Exercise:
Would you transcribe the entries below word for word, omitting all images?

Top of Records supplied

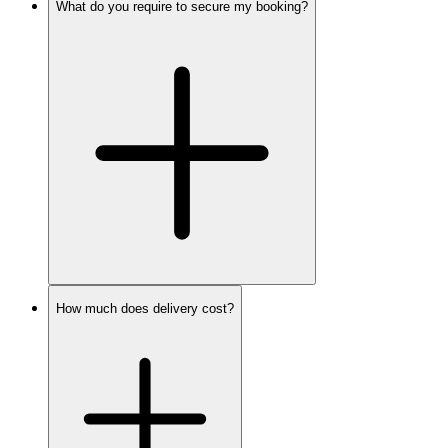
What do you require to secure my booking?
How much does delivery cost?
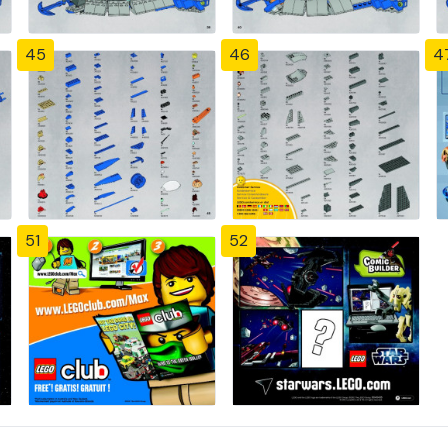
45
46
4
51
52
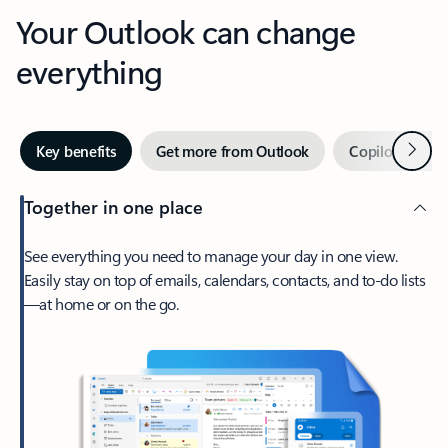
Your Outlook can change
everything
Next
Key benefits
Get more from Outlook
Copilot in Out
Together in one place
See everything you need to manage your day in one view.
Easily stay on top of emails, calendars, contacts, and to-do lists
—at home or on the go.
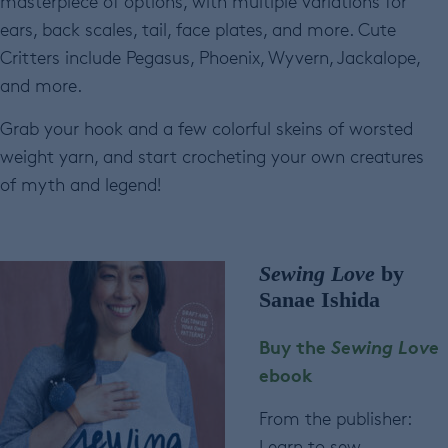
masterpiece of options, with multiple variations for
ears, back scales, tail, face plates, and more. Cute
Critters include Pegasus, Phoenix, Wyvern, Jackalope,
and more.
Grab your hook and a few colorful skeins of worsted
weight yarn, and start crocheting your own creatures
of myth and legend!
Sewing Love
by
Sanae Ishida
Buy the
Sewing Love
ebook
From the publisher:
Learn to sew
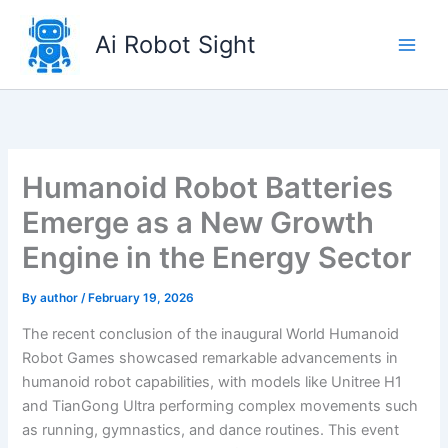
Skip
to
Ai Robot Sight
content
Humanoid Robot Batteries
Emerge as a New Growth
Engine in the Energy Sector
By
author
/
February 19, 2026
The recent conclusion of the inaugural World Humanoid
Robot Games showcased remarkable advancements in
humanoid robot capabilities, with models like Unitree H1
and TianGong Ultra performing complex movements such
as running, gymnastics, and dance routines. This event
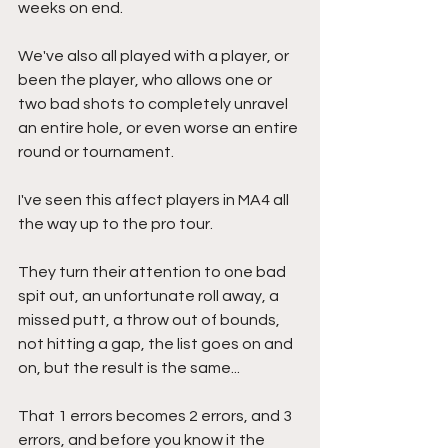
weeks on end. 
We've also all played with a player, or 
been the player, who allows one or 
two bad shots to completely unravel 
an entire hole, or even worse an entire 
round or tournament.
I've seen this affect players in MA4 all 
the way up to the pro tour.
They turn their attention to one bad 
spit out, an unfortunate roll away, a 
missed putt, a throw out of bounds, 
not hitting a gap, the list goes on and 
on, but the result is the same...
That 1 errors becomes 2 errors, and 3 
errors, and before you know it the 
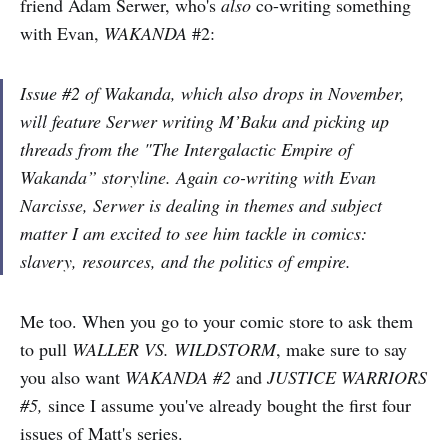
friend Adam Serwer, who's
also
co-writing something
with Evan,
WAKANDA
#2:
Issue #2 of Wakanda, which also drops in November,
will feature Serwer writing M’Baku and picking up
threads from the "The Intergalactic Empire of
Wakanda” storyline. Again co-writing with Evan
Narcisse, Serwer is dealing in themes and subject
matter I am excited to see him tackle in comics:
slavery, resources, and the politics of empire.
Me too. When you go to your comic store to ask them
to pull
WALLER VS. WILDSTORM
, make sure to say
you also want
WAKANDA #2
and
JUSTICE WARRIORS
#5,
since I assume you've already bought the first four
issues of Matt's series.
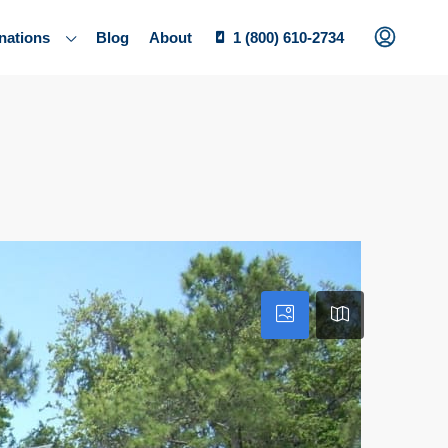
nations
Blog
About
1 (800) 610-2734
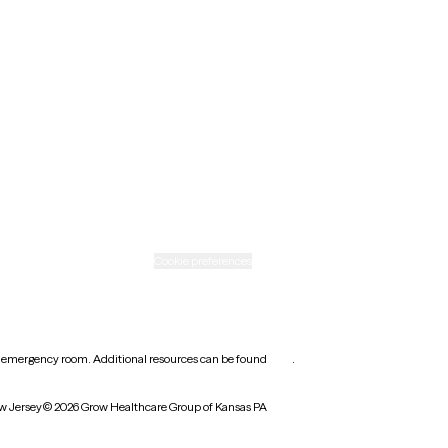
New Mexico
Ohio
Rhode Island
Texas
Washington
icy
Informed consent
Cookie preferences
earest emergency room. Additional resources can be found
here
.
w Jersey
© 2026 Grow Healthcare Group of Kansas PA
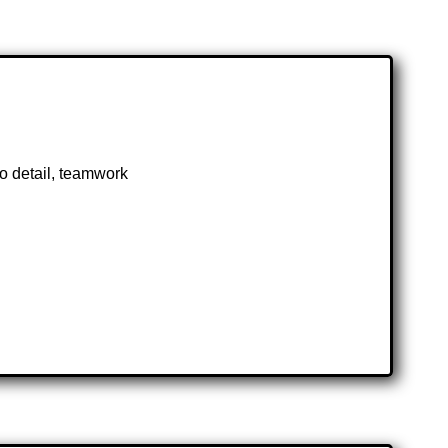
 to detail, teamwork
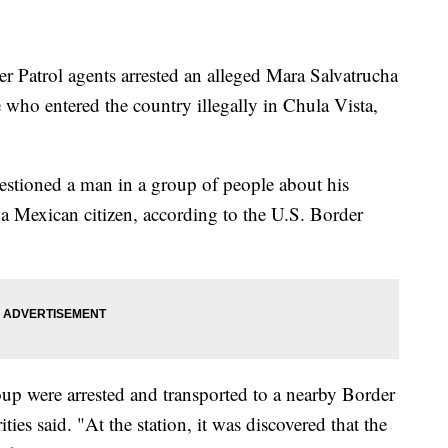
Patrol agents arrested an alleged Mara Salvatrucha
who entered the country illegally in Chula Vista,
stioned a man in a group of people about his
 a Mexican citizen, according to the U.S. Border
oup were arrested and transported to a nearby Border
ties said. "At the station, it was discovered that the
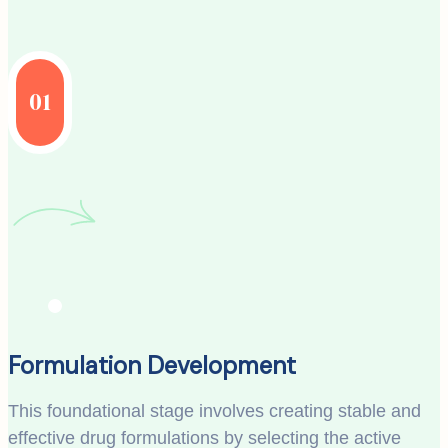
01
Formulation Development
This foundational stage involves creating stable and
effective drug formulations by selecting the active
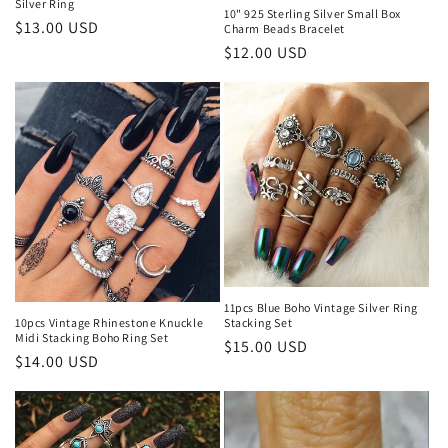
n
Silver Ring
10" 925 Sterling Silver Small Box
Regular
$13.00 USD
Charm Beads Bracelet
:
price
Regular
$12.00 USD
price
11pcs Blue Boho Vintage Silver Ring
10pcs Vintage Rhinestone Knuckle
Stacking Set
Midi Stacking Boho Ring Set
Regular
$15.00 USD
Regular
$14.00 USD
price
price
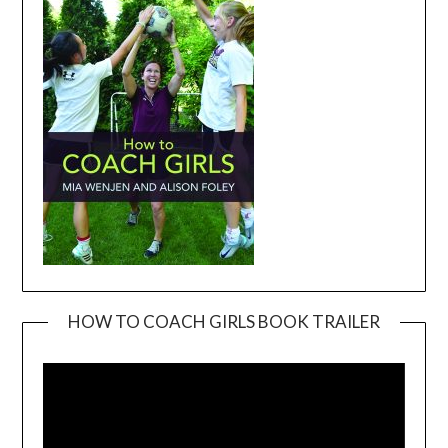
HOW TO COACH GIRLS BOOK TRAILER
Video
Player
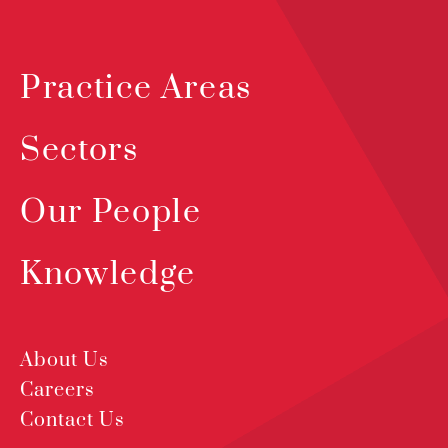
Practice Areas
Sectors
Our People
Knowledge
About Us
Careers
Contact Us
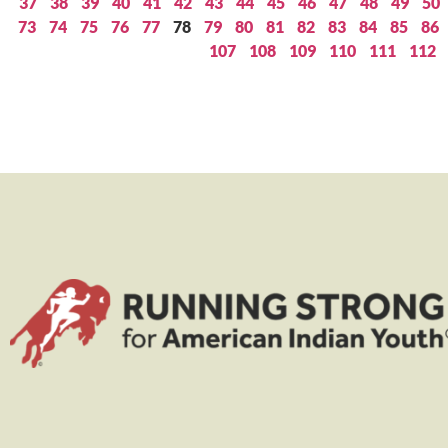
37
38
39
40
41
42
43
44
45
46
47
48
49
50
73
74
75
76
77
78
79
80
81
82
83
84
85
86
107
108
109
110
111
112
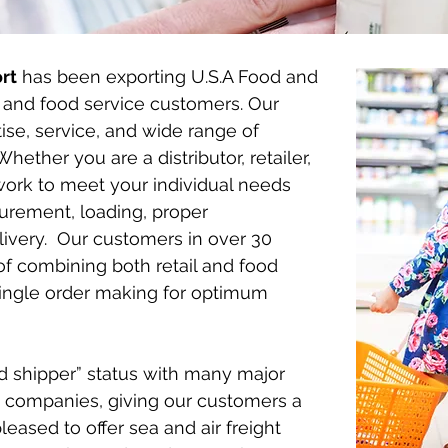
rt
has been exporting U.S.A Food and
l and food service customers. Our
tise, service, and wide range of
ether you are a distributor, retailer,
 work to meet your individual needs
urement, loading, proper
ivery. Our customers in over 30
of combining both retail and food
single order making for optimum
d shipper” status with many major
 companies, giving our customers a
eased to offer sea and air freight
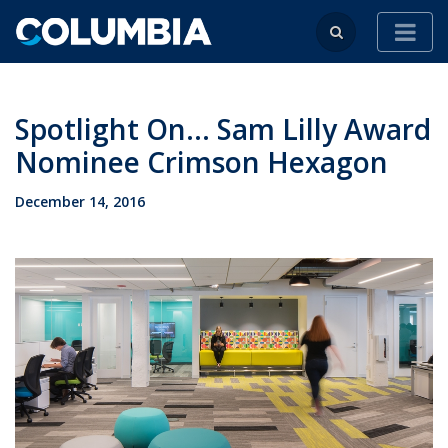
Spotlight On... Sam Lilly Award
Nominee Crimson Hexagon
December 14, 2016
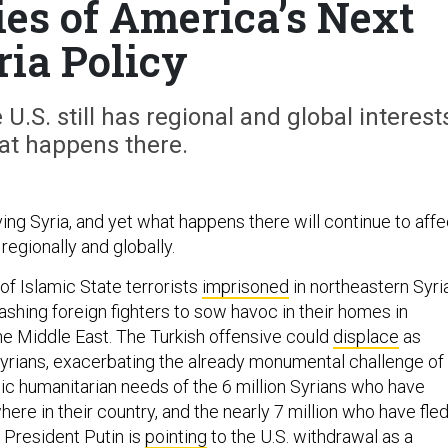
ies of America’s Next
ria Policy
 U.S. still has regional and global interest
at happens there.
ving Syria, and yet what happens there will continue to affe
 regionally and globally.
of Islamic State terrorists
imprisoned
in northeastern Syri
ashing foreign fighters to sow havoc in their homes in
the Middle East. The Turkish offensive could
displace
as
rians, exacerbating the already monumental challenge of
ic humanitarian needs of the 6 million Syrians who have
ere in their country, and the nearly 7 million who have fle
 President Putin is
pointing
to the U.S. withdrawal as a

Bottom of Records supplied

Solution to the problem:
What do you require to secure my booking?
How much does delivery cost?
45
46
4
51
52
Your Outlook can change
everything
Next
Key benefits
Get more from Outlook
Copilot in Out
Together in one place
See everything you need to manage your day in one view.
Easily stay on top of emails, calendars, contacts, and to-do lists
—at home or on the go.
masterpiece of options, with multiple variations for
ears, back scales, tail, face plates, and more. Cute
Critters include Pegasus, Phoenix, Wyvern, Jackalope,
and more.
Grab your hook and a few colorful skeins of worsted
weight yarn, and start crocheting your own creatures
of myth and legend!
Sewing Love
by
Sanae Ishida
Buy the
Sewing Love
ebook
From the publisher:
Learn to sew
Skip
to
Ai Robot Sight
content
Humanoid Robot Batteries
Emerge as a New Growth
Engine in the Energy Sector
By
author
/
February 19, 2026
The recent conclusion of the inaugural World Humanoid
Robot Games showcased remarkable advancements in
humanoid robot capabilities, with models like Unitree H1
and TianGong Ultra performing complex movements such
as running, gymnastics, and dance routines. This event
weeks on end. 
We've also all played with a player, or 
been the player, who allows one or 
two bad shots to completely unravel 
an entire hole, or even worse an entire 
round or tournament.
I've seen this affect players in MA4 all 
the way up to the pro tour.
They turn their attention to one bad 
spit out, an unfortunate roll away, a 
missed putt, a throw out of bounds, 
not hitting a gap, the list goes on and 
on, but the result is the same...
That 1 errors becomes 2 errors, and 3 
errors, and before you know it the 
friend Adam Serwer, who's
also
co-writing something
with Evan,
WAKANDA
#2:
Issue #2 of Wakanda, which also drops in November,
will feature Serwer writing M’Baku and picking up
threads from the "The Intergalactic Empire of
Wakanda” storyline. Again co-writing with Evan
Narcisse, Serwer is dealing in themes and subject
matter I am excited to see him tackle in comics:
slavery, resources, and the politics of empire.
Me too. When you go to your comic store to ask them
to pull
WALLER VS. WILDSTORM
, make sure to say
you also want
WAKANDA #2
and
JUSTICE WARRIORS
#5,
since I assume you've already bought the first four
issues of Matt's series.
nations
Blog
About
1 (800) 610-2734
New Mexico
Ohio
Rhode Island
Texas
Washington
icy
Informed consent
Cookie preferences
earest emergency room. Additional resources can be found
here
.
w Jersey
© 2026 Grow Healthcare Group of Kansas PA
 to detail, teamwork
Patrol agents arrested an alleged Mara Salvatrucha
who entered the country illegally in Chula Vista,
stioned a man in a group of people about his
 a Mexican citizen, according to the U.S. Border
oup were arrested and transported to a nearby Border
ties said. "At the station, it was discovered that the
01
Formulation Development
This foundational stage involves creating stable and
effective drug formulations by selecting the active
n
Silver Ring
10" 925 Sterling Silver Small Box
Regular
$13.00 USD
Charm Beads Bracelet
:
price
Regular
$12.00 USD
price
11pcs Blue Boho Vintage Silver Ring
10pcs Vintage Rhinestone Knuckle
Stacking Set
Midi Stacking Boho Ring Set
Regular
$15.00 USD
Regular
$14.00 USD
price
price
HOW TO COACH GIRLS BOOK TRAILER
Video
Player
Practice Areas
Sectors
Our People
Knowledge
About Us
Careers
Contact Us
37
38
39
40
41
42
43
44
45
46
47
48
49
50
73
74
75
76
77
78
79
80
81
82
83
84
85
86
107
108
109
110
111
112
rt
has been exporting U.S.A Food and
l and food service customers. Our
tise, service, and wide range of
ether you are a distributor, retailer,
 work to meet your individual needs
urement, loading, proper
ivery. Our customers in over 30
of combining both retail and food
single order making for optimum
d shipper” status with many major
 companies, giving our customers a
eased to offer sea and air freight
Spotlight On... Sam Lilly Award
Nominee Crimson Hexagon
December 14, 2016
ies of America’s Next
ria Policy
 U.S. still has regional and global interest
at happens there.
ving Syria, and yet what happens there will continue to affe
 regionally and globally.
of Islamic State terrorists
imprisoned
in northeastern Syri
ashing foreign fighters to sow havoc in their homes in
the Middle East. The Turkish offensive could
displace
as
rians, exacerbating the already monumental challenge of
ic humanitarian needs of the 6 million Syrians who have
ere in their country, and the nearly 7 million who have fle
 President Putin is
pointing
to the U.S. withdrawal as a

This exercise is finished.